PG : Memang kalau orang dalam keluarga yang dihujani dengan tuntutan harus begini dan begitu, maka kita akhirnya hanya sibuk memenuhi tuntutan alias kita sibuk memadamkan kebakaran. Jadi kalau ada api muncul kita buru-buru harus memadamkannya, kita akhirnya tidak sempat bertumbuh dengan alamiah dan menarik kesimpulan-kesimpulan, menarik hikmah-hikmah dari pengalaman hidup agar kita nanti bisa menjadikan itu sebagai bekal, nanti menghadapi ini dengan cara begini, itu yang seharusnya terjadi secara alamiah dalam masa pertumbuhan. Tapi kalau kita hidup dengan orang tua kita yang kritis menuntut terus-menerus selama misalkan 25 tahun, kita akhirnya sampai usia 25 tahun tidak sempat membangun kesimpulan atau pedoman-pedoman yang seharusnya nanti dapat kita gunakan untuk melanjutkan hidup kita di luar keluarga kita.
GS : Disitu pengaruh suasana hati seberapa besar, Pak Paul ? Apakah kalau suasana hatinya sedang senang maka tidak apa-apa datang terlambat, tapi kalau sedang jengkel lalu dia marah-marah seperti tadi.

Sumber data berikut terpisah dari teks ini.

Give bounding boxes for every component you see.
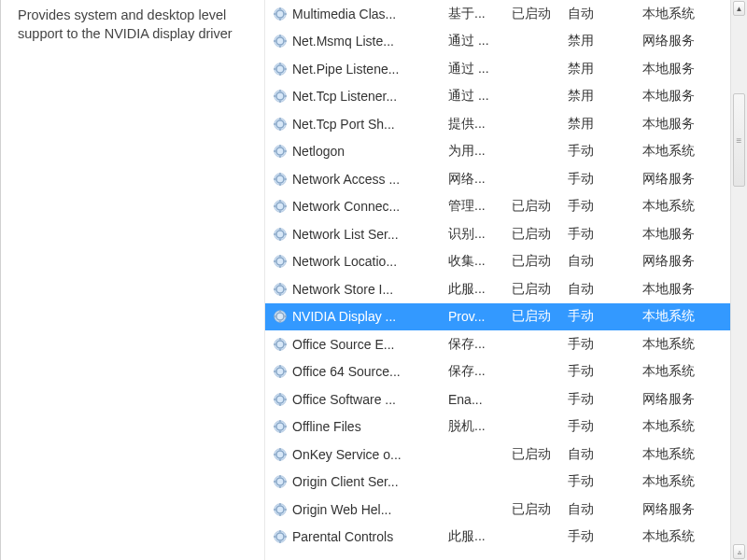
- service-name-cell: Offline Files: [273, 419, 448, 434]
- service-row[interactable]: Office 64 Source...保存...手动本地系统: [265, 358, 730, 386]
- service-startup-cell: 手动: [568, 363, 642, 380]
- service-startup-cell: 自动: [568, 501, 642, 518]
- service-gear-icon: [273, 474, 288, 489]
- service-name-cell: Multimedia Clas...: [273, 7, 448, 21]
- service-row[interactable]: Netlogon为用...手动本地系统: [265, 138, 730, 166]
- vertical-scrollbar[interactable]: ▲ ▵: [730, 0, 747, 560]
- service-startup-cell: 自动: [568, 6, 642, 22]
- service-row[interactable]: Office Source E...保存...手动本地系统: [265, 330, 730, 358]
- service-name-text: OnKey Service o...: [292, 447, 402, 462]
- service-name-cell: Network Store I...: [273, 282, 448, 297]
- service-logon-cell: 本地服务: [642, 281, 717, 298]
- scroll-thumb[interactable]: [733, 93, 745, 187]
- service-logon-cell: 本地系统: [642, 528, 717, 545]
- service-status-cell: 已启动: [512, 198, 568, 215]
- service-logon-cell: 网络服务: [642, 391, 717, 408]
- service-gear-icon: [273, 392, 288, 407]
- service-row[interactable]: OnKey Service o...已启动自动本地系统: [265, 441, 730, 469]
- service-name-cell: Net.Pipe Listene...: [273, 62, 448, 77]
- service-startup-cell: 手动: [568, 171, 642, 188]
- service-startup-cell: 手动: [568, 143, 642, 160]
- service-gear-icon: [273, 309, 288, 324]
- service-startup-cell: 手动: [568, 528, 642, 545]
- service-row[interactable]: Parental Controls此服...手动本地系统: [265, 524, 730, 552]
- service-startup-cell: 手动: [568, 418, 642, 435]
- service-description-pane: Provides system and desktop level suppor…: [0, 0, 264, 560]
- service-logon-cell: 本地服务: [642, 61, 717, 77]
- service-row[interactable]: Network Connec...管理...已启动手动本地系统: [265, 193, 730, 221]
- service-desc-cell: 提供...: [448, 116, 512, 133]
- service-desc-cell: Ena...: [448, 392, 512, 407]
- service-gear-icon: [273, 89, 288, 104]
- service-name-text: Multimedia Clas...: [292, 7, 396, 21]
- service-gear-icon: [273, 199, 288, 214]
- service-desc-cell: 通过 ...: [448, 33, 512, 49]
- service-row[interactable]: Net.Pipe Listene...通过 ...禁用本地服务: [265, 55, 730, 83]
- service-description-text: Provides system and desktop level suppor…: [18, 6, 255, 44]
- service-name-text: Office 64 Source...: [292, 364, 401, 379]
- service-gear-icon: [273, 7, 288, 21]
- service-gear-icon: [273, 337, 288, 352]
- service-name-text: Parental Controls: [292, 529, 393, 544]
- service-name-cell: Office 64 Source...: [273, 364, 448, 379]
- service-logon-cell: 本地服务: [642, 116, 717, 133]
- service-row[interactable]: Network List Ser...识别...已启动手动本地服务: [265, 220, 730, 248]
- service-name-text: Network Connec...: [292, 199, 400, 214]
- service-status-cell: 已启动: [512, 446, 568, 463]
- service-startup-cell: 禁用: [568, 116, 642, 133]
- service-gear-icon: [273, 254, 288, 269]
- service-startup-cell: 自动: [568, 281, 642, 298]
- service-logon-cell: 网络服务: [642, 171, 717, 188]
- service-logon-cell: 本地系统: [642, 198, 717, 215]
- service-name-cell: NVIDIA Display ...: [273, 309, 448, 324]
- service-row[interactable]: Network Store I...此服...已启动自动本地服务: [265, 275, 730, 303]
- service-desc-cell: 基于...: [448, 6, 512, 22]
- service-name-text: Net.Tcp Port Sh...: [292, 117, 395, 132]
- service-row[interactable]: Origin Web Hel...已启动自动网络服务: [265, 496, 730, 524]
- service-name-text: Network Locatio...: [292, 254, 397, 269]
- service-name-text: Net.Tcp Listener...: [292, 89, 397, 104]
- service-name-cell: Net.Tcp Port Sh...: [273, 117, 448, 132]
- service-logon-cell: 本地系统: [642, 418, 717, 435]
- service-logon-cell: 本地系统: [642, 446, 717, 463]
- scroll-down-button[interactable]: ▵: [733, 544, 745, 559]
- service-row[interactable]: Office Software ...Ena...手动网络服务: [265, 385, 730, 413]
- service-name-text: Origin Client Ser...: [292, 474, 399, 489]
- service-row[interactable]: Net.Tcp Listener...通过 ...禁用本地服务: [265, 83, 730, 111]
- service-startup-cell: 自动: [568, 446, 642, 463]
- service-row[interactable]: Net.Tcp Port Sh...提供...禁用本地服务: [265, 110, 730, 138]
- service-row[interactable]: Network Locatio...收集...已启动自动网络服务: [265, 248, 730, 276]
- service-row[interactable]: NVIDIA Display ...Prov...已启动手动本地系统: [265, 303, 730, 331]
- service-name-text: Netlogon: [292, 144, 345, 159]
- service-logon-cell: 本地系统: [642, 308, 717, 325]
- service-name-cell: Parental Controls: [273, 529, 448, 544]
- service-name-cell: Office Source E...: [273, 337, 448, 352]
- service-desc-cell: 识别...: [448, 226, 512, 243]
- service-row[interactable]: Multimedia Clas...基于...已启动自动本地系统: [265, 0, 730, 28]
- service-row[interactable]: Net.Msmq Liste...通过 ...禁用网络服务: [265, 28, 730, 56]
- service-gear-icon: [273, 227, 288, 242]
- service-gear-icon: [273, 282, 288, 297]
- service-name-cell: Netlogon: [273, 144, 448, 159]
- services-list[interactable]: Multimedia Clas...基于...已启动自动本地系统Net.Msmq…: [265, 0, 730, 560]
- service-logon-cell: 网络服务: [642, 253, 717, 270]
- service-startup-cell: 禁用: [568, 88, 642, 105]
- service-name-text: Office Software ...: [292, 392, 396, 407]
- scroll-up-button[interactable]: ▲: [733, 1, 745, 16]
- service-logon-cell: 网络服务: [642, 33, 717, 49]
- service-startup-cell: 手动: [568, 226, 642, 243]
- service-name-cell: Origin Client Ser...: [273, 474, 448, 489]
- service-startup-cell: 手动: [568, 336, 642, 353]
- service-row[interactable]: Origin Client Ser...手动本地系统: [265, 469, 730, 497]
- service-name-text: Net.Msmq Liste...: [292, 34, 394, 49]
- service-desc-cell: 保存...: [448, 336, 512, 353]
- service-row[interactable]: Offline Files脱机...手动本地系统: [265, 413, 730, 441]
- service-gear-icon: [273, 62, 288, 77]
- service-name-cell: Origin Web Hel...: [273, 502, 448, 517]
- service-name-cell: Office Software ...: [273, 392, 448, 407]
- service-row[interactable]: Network Access ...网络...手动网络服务: [265, 165, 730, 193]
- service-startup-cell: 自动: [568, 253, 642, 270]
- service-desc-cell: 脱机...: [448, 418, 512, 435]
- service-desc-cell: 保存...: [448, 363, 512, 380]
- service-name-text: Network List Ser...: [292, 227, 399, 242]
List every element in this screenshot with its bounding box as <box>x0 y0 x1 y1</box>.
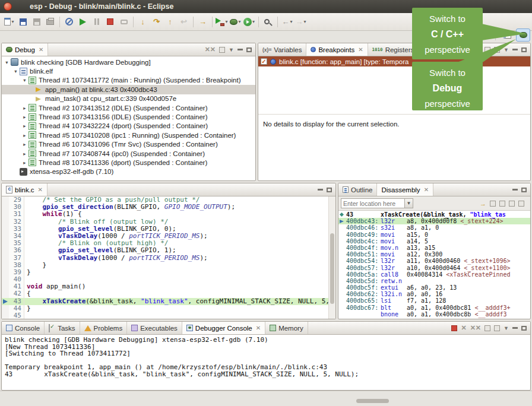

PG : Besar sekali pengaruhnya, tapi sekali lagi kuncinya adalah karena tidak adanya pedoman yang lurus dan konsisten atau jelas itu. Karena bisa juga karena ‘mood’ kita sedang tidak enak hari ini akhirnya kita kurang begitu luwes seperti hari-hari sebelumnya. Tapi kalau kita punya pedoman itu dan kita mengerti orang bisa terlambat, namanya juga manusia, pedoman itu mengerem reaksi kita yang emosional, tapi karena dia ini tidak punya maka waktu emosinya sedang tidak enak maka tidak ada remnya.
GS : Selain membuat orang lain bingung, apalagi Pak Paul ?
PG : Dampak yang lain adalah membuat orang frustrasi dan tidak mudah akhirnya kita berkomunikasi dengannya secara terbuka. Sewaktu dia berbicara atau memberikan tanggapan maka kita berusaha menyimak baik-baik, memeriksa diri sebaliknya sewaktu kita berbicara dan memberikannya masukan dia sulit menerima dan malah cenderung menyalahkan kita sebagai pencetus reaksinya “kamu yang salah". Singkat kata tidak mudah baginya untuk melihat andilnya dalam permasalahan, sebab sekali lagi dia cenderung melihat orang dalam hal ini melihat kita, dia akhirnya tidak sempat melihat dirinya dan hanya kita saja. Maka bicara dengan dia mencoba menjelaskan dan membuat dia mengerti sepertinya kita main bola dengan tembok sehingga bola mental terus ke kita dan tidak bisa memasukkan bola ke lapangan lawan kita, selalu mental balik sebab dia tidak terlatih melihat diri karena dibesarkan dalam suasana kritikan yang begitu tinggi akhirnya dia hanya terlatih melihat orang dan dia cepat melihat kalau kita bicara kurang pas dan sebagainya, sehingga dia menyalahkan kita.
GS : Pak Paul, apakah dia mengerti bahwa kita sedang frustrasi, apa perlu kita menjelaskan kepada orang itu kalau saya ini frustrasi menghadapi kamu ?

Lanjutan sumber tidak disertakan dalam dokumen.